Exercise details:
Restate the entries below exactly. Images are not part of the copy.

Extracted page text data:

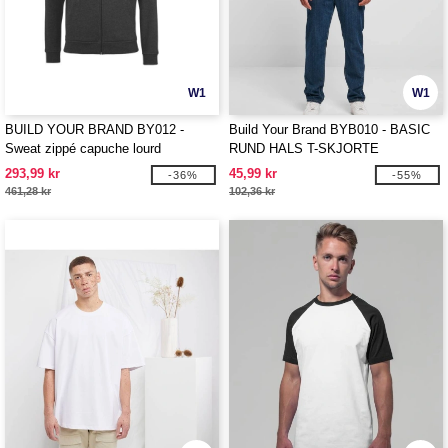
W1
W1
BUILD YOUR BRAND BY012 -
Build Your Brand BYB010 - BASIC
Sweat zippé capuche lourd
RUND HALS T-SKJORTE
293,99 kr
45,99 kr
-36%
-55%
461,28 kr
102,36 kr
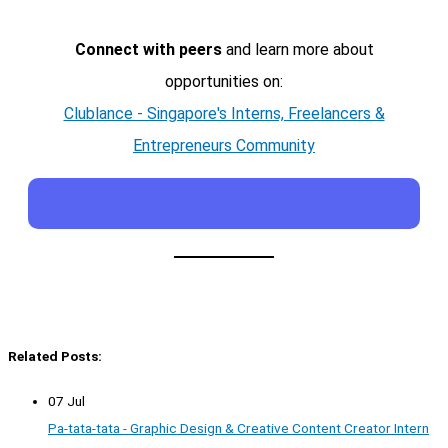
Connect with peers
and learn more about
opportunities on:
Clublance - Singapore's Interns, Freelancers &
Entrepreneurs Community
Related Posts:
07 Jul
Pa-tata-tata - Graphic Design & Creative Content Creator Intern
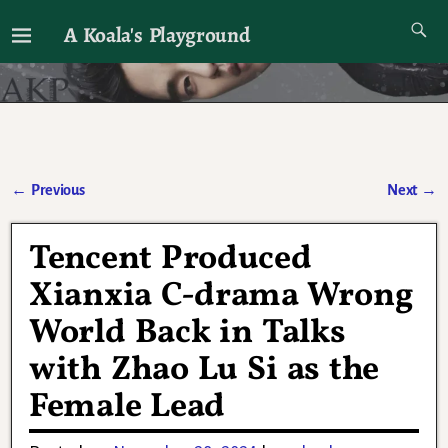
A Koala's Playground
I'll talk about dramas if I want to
←
Previous
Next
→
Post navigation
Tencent Produced
Xianxia C-drama Wrong
World Back in Talks
with Zhao Lu Si as the
Female Lead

Solution to this exercise:
W1
W1
BUILD YOUR BRAND BY012 -
Build Your Brand BYB010 - BASIC
Sweat zippé capuche lourd
RUND HALS T-SKJORTE
293,99 kr
45,99 kr
-36%
-55%
461,28 kr
102,36 kr
Connect with peers
and learn more about
opportunities on:
Clublance - Singapore's Interns, Freelancers &
Entrepreneurs Community
Related Posts:
07 Jul
Pa-tata-tata - Graphic Design & Creative Content Creator Intern
A Koala's Playground
I'll talk about dramas if I want to
←
Previous
Next
→
Post navigation
Tencent Produced
Xianxia C-drama Wrong
World Back in Talks
with Zhao Lu Si as the
Female Lead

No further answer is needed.